▶ [Your objective] Copy all entries without alteration and skip the pictures they hold.

(Stored data entries)

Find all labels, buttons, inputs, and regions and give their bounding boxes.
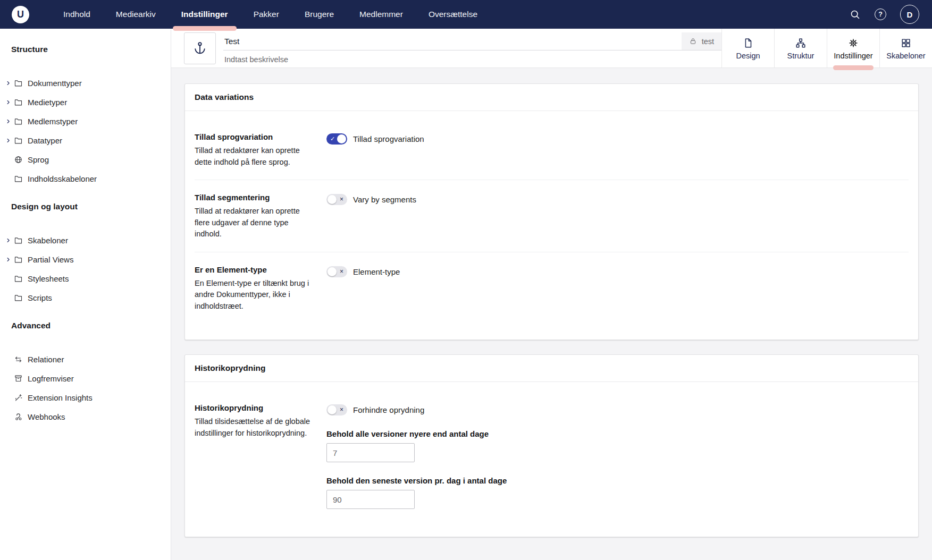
document-type-icon-picker[interactable] [184, 32, 216, 64]
settings-tree-sidebar: Structure Dokumenttyper Medietyper Medle… [0, 29, 171, 560]
topnav-item-medlemmer[interactable]: Medlemmer [347, 0, 416, 29]
gear-icon [847, 37, 859, 49]
property-description: Tillad tilsidesættelse af de globale ind… [195, 416, 310, 439]
alias-lock-badge[interactable]: test [682, 32, 721, 50]
property-description: Tillad at redaktører kan oprette dette i… [195, 145, 310, 168]
keep-all-versions-input[interactable] [326, 443, 415, 462]
active-nav-underline [173, 26, 237, 31]
sidebar-item-partial-views[interactable]: Partial Views [4, 250, 165, 269]
chevron-right-icon[interactable] [4, 118, 12, 124]
section-heading: Design og layout [11, 202, 165, 211]
top-navigation: Indhold Mediearkiv Indstillinger Pakker … [51, 0, 490, 29]
toggle-knob [328, 405, 337, 414]
toggle-label: Tillad sprogvariation [353, 134, 424, 143]
sidebar-item-label: Datatyper [28, 136, 62, 145]
x-icon: × [340, 266, 343, 277]
language-variation-toggle[interactable]: ✓ [326, 133, 347, 145]
sidebar-item-label: Dokumenttyper [28, 79, 82, 88]
topnav-item-oversaettelse[interactable]: Oversættelse [416, 0, 490, 29]
sidebar-section-design-og-layout: Design og layout Skabeloner Partial View… [4, 202, 165, 307]
help-icon[interactable]: ? [875, 9, 886, 20]
property-row-historikoprydning: Historikoprydning Tillad tilsidesættelse… [195, 391, 909, 521]
grid-icon [900, 37, 912, 49]
sidebar-item-label: Webhooks [28, 412, 65, 421]
property-description: Tillad at redaktører kan oprette flere u… [195, 206, 310, 240]
card-title: Data variations [185, 84, 918, 111]
sidebar-item-indholdsskabeloner[interactable]: Indholdsskabeloner [4, 169, 165, 188]
chevron-right-icon[interactable] [4, 237, 12, 243]
globe-icon [14, 155, 23, 164]
property-description: En Element-type er tiltænkt brug i andre… [195, 278, 310, 312]
name-input[interactable] [223, 32, 682, 50]
keep-latest-version-input[interactable] [326, 490, 415, 509]
search-icon[interactable] [850, 9, 861, 20]
chevron-right-icon[interactable] [4, 99, 12, 105]
umbraco-logo[interactable]: U [12, 6, 29, 23]
lock-icon [689, 37, 697, 45]
tab-design[interactable]: Design [721, 29, 774, 68]
chevron-right-icon[interactable] [4, 257, 12, 262]
sidebar-item-stylesheets[interactable]: Stylesheets [4, 269, 165, 288]
segment-variation-toggle[interactable]: × [326, 194, 347, 205]
topnav-item-indhold[interactable]: Indhold [51, 0, 103, 29]
editor-tabs: Design Struktur Indstillinger Skabeloner [721, 29, 932, 68]
user-avatar[interactable]: D [900, 5, 919, 24]
log-box-icon [14, 374, 23, 383]
sidebar-item-webhooks[interactable]: Webhooks [4, 407, 165, 426]
chevron-right-icon[interactable] [4, 80, 12, 86]
property-label: Historikoprydning [195, 403, 310, 412]
element-type-toggle[interactable]: × [326, 266, 347, 277]
sidebar-item-logfremviser[interactable]: Logfremviser [4, 369, 165, 388]
chevron-right-icon[interactable] [4, 138, 12, 143]
sidebar-item-dokumenttyper[interactable]: Dokumenttyper [4, 73, 165, 92]
sidebar-item-medietyper[interactable]: Medietyper [4, 92, 165, 112]
property-label: Er en Element-type [195, 265, 310, 274]
topnav-item-indstillinger[interactable]: Indstillinger [169, 0, 241, 29]
anchor-icon [192, 41, 207, 56]
sidebar-item-skabeloner[interactable]: Skabeloner [4, 231, 165, 250]
toggle-knob [328, 267, 337, 276]
tab-skabeloner[interactable]: Skabeloner [879, 29, 932, 68]
sidebar-item-label: Partial Views [28, 255, 73, 264]
document-type-editor-header: test Design Struktur Indstillinger [171, 29, 932, 68]
sidebar-item-relationer[interactable]: Relationer [4, 350, 165, 369]
section-heading: Advanced [11, 321, 165, 330]
folder-icon [14, 236, 23, 245]
card-title: Historikoprydning [185, 355, 918, 382]
sidebar-section-structure: Structure Dokumenttyper Medietyper Medle… [4, 45, 165, 188]
wand-icon [14, 393, 23, 402]
description-input[interactable] [223, 50, 721, 64]
sidebar-section-advanced: Advanced Relationer Logfremviser Extensi… [4, 321, 165, 426]
property-row-element-type: Er en Element-type En Element-type er ti… [195, 252, 909, 324]
sidebar-item-label: Logfremviser [28, 374, 74, 383]
toggle-label: Forhindre oprydning [353, 405, 424, 414]
toggle-knob [328, 195, 337, 204]
folder-icon [14, 136, 23, 145]
sidebar-item-label: Indholdsskabeloner [28, 174, 97, 183]
property-row-segmentering: Tillad segmentering Tillad at redaktører… [195, 180, 909, 252]
sidebar-item-datatyper[interactable]: Datatyper [4, 131, 165, 150]
swap-arrows-icon [14, 355, 23, 364]
check-icon: ✓ [330, 133, 335, 145]
tab-struktur[interactable]: Struktur [774, 29, 827, 68]
alias-text: test [702, 37, 714, 46]
folder-icon [14, 293, 23, 302]
x-icon: × [340, 404, 343, 415]
x-icon: × [340, 194, 343, 205]
sidebar-item-label: Extension Insights [28, 393, 93, 402]
folder-icon [14, 274, 23, 283]
tab-indstillinger[interactable]: Indstillinger [827, 29, 879, 68]
sidebar-item-scripts[interactable]: Scripts [4, 288, 165, 307]
topnav-item-brugere[interactable]: Brugere [292, 0, 347, 29]
keep-latest-version-label: Behold den seneste version pr. dag i ant… [326, 476, 909, 485]
sidebar-item-label: Medietyper [28, 98, 67, 107]
sidebar-item-label: Sprog [28, 155, 49, 164]
topnav-item-mediearkiv[interactable]: Mediearkiv [103, 0, 169, 29]
sidebar-item-extension-insights[interactable]: Extension Insights [4, 388, 165, 407]
toggle-label: Vary by segments [353, 195, 416, 204]
topnav-item-pakker[interactable]: Pakker [241, 0, 292, 29]
prevent-cleanup-toggle[interactable]: × [326, 404, 347, 415]
folder-icon [14, 98, 23, 107]
sidebar-item-sprog[interactable]: Sprog [4, 150, 165, 169]
sidebar-item-medlemstyper[interactable]: Medlemstyper [4, 112, 165, 131]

▶ [Reply to the exercise]
Find all labels, buttons, inputs, and regions and give their bounding boxes.
document-type-icon-picker[interactable] [184, 32, 216, 64]
settings-tree-sidebar: Structure Dokumenttyper Medietyper Medle… [0, 29, 171, 560]
topnav-item-medlemmer[interactable]: Medlemmer [347, 0, 416, 29]
gear-icon [847, 37, 859, 49]
property-description: Tillad tilsidesættelse af de globale ind… [195, 416, 310, 439]
alias-lock-badge[interactable]: test [682, 32, 721, 50]
property-description: Tillad at redaktører kan oprette dette i… [195, 145, 310, 168]
keep-all-versions-input[interactable] [326, 443, 415, 462]
active-nav-underline [173, 26, 237, 31]
sidebar-item-partial-views[interactable]: Partial Views [4, 250, 165, 269]
chevron-right-icon[interactable] [4, 118, 12, 124]
section-heading: Design og layout [11, 202, 165, 211]
top-navigation: Indhold Mediearkiv Indstillinger Pakker … [51, 0, 490, 29]
toggle-knob [328, 405, 337, 414]
toggle-label: Tillad sprogvariation [353, 134, 424, 143]
sidebar-item-label: Datatyper [28, 136, 62, 145]
x-icon: × [340, 266, 343, 277]
language-variation-toggle[interactable]: ✓ [326, 133, 347, 145]
sidebar-item-label: Dokumenttyper [28, 79, 82, 88]
topnav-item-oversaettelse[interactable]: Oversættelse [416, 0, 490, 29]
sidebar-section-design-og-layout: Design og layout Skabeloner Partial View… [4, 202, 165, 307]
help-icon[interactable]: ? [875, 9, 886, 20]
property-row-historikoprydning: Historikoprydning Tillad tilsidesættelse… [195, 391, 909, 521]
grid-icon [900, 37, 912, 49]
sidebar-item-label: Webhooks [28, 412, 65, 421]
property-description: Tillad at redaktører kan oprette flere u… [195, 206, 310, 240]
card-title: Data variations [185, 84, 918, 111]
sidebar-item-indholdsskabeloner[interactable]: Indholdsskabeloner [4, 169, 165, 188]
chevron-right-icon[interactable] [4, 237, 12, 243]
globe-icon [14, 155, 23, 164]
property-description: En Element-type er tiltænkt brug i andre… [195, 278, 310, 312]
name-input[interactable] [223, 32, 682, 50]
keep-latest-version-input[interactable] [326, 490, 415, 509]
search-icon[interactable] [850, 9, 861, 20]
chevron-right-icon[interactable] [4, 99, 12, 105]
umbraco-logo[interactable]: U [12, 6, 29, 23]
lock-icon [689, 37, 697, 45]
tab-design[interactable]: Design [721, 29, 774, 68]
chevron-right-icon[interactable] [4, 257, 12, 262]
sidebar-item-stylesheets[interactable]: Stylesheets [4, 269, 165, 288]
segment-variation-toggle[interactable]: × [326, 194, 347, 205]
topnav-item-indhold[interactable]: Indhold [51, 0, 103, 29]
editor-tabs: Design Struktur Indstillinger Skabeloner [721, 29, 932, 68]
user-avatar[interactable]: D [900, 5, 919, 24]
log-box-icon [14, 374, 23, 383]
sidebar-item-webhooks[interactable]: Webhooks [4, 407, 165, 426]
chevron-right-icon[interactable] [4, 80, 12, 86]
property-label: Historikoprydning [195, 403, 310, 412]
element-type-toggle[interactable]: × [326, 266, 347, 277]
sidebar-item-logfremviser[interactable]: Logfremviser [4, 369, 165, 388]
chevron-right-icon[interactable] [4, 138, 12, 143]
sidebar-item-dokumenttyper[interactable]: Dokumenttyper [4, 73, 165, 92]
sidebar-item-medietyper[interactable]: Medietyper [4, 92, 165, 112]
property-label: Er en Element-type [195, 265, 310, 274]
topnav-item-indstillinger[interactable]: Indstillinger [169, 0, 241, 29]
anchor-icon [192, 41, 207, 56]
sidebar-item-skabeloner[interactable]: Skabeloner [4, 231, 165, 250]
toggle-knob [328, 267, 337, 276]
tab-skabeloner[interactable]: Skabeloner [879, 29, 932, 68]
sidebar-item-label: Partial Views [28, 255, 73, 264]
document-type-editor-header: test Design Struktur Indstillinger [171, 29, 932, 68]
sidebar-item-relationer[interactable]: Relationer [4, 350, 165, 369]
section-heading: Advanced [11, 321, 165, 330]
folder-icon [14, 236, 23, 245]
card-title: Historikoprydning [185, 355, 918, 382]
sidebar-section-structure: Structure Dokumenttyper Medietyper Medle… [4, 45, 165, 188]
wand-icon [14, 393, 23, 402]
description-input[interactable] [223, 50, 721, 64]
sidebar-section-advanced: Advanced Relationer Logfremviser Extensi… [4, 321, 165, 426]
property-row-element-type: Er en Element-type En Element-type er ti… [195, 252, 909, 324]
sidebar-item-label: Logfremviser [28, 374, 74, 383]
toggle-label: Forhindre oprydning [353, 405, 424, 414]
toggle-knob [328, 195, 337, 204]
folder-icon [14, 136, 23, 145]
sidebar-item-label: Indholdsskabeloner [28, 174, 97, 183]
property-row-segmentering: Tillad segmentering Tillad at redaktører… [195, 180, 909, 252]
sidebar-item-datatyper[interactable]: Datatyper [4, 131, 165, 150]
swap-arrows-icon [14, 355, 23, 364]
check-icon: ✓ [330, 133, 335, 145]
tab-struktur[interactable]: Struktur [774, 29, 827, 68]
alias-text: test [702, 37, 714, 46]
folder-icon [14, 293, 23, 302]
x-icon: × [340, 404, 343, 415]
x-icon: × [340, 194, 343, 205]
sidebar-item-label: Extension Insights [28, 393, 93, 402]
folder-icon [14, 274, 23, 283]
tab-indstillinger[interactable]: Indstillinger [827, 29, 879, 68]
sidebar-item-scripts[interactable]: Scripts [4, 288, 165, 307]
topnav-item-brugere[interactable]: Brugere [292, 0, 347, 29]
keep-latest-version-label: Behold den seneste version pr. dag i ant… [326, 476, 909, 485]
sidebar-item-label: Medietyper [28, 98, 67, 107]
sidebar-item-label: Sprog [28, 155, 49, 164]
topnav-item-mediearkiv[interactable]: Mediearkiv [103, 0, 169, 29]
sidebar-item-extension-insights[interactable]: Extension Insights [4, 388, 165, 407]
toggle-label: Vary by segments [353, 195, 416, 204]
topnav-item-pakker[interactable]: Pakker [241, 0, 292, 29]
prevent-cleanup-toggle[interactable]: × [326, 404, 347, 415]
folder-icon [14, 98, 23, 107]
sidebar-item-sprog[interactable]: Sprog [4, 150, 165, 169]
sidebar-item-medlemstyper[interactable]: Medlemstyper [4, 112, 165, 131]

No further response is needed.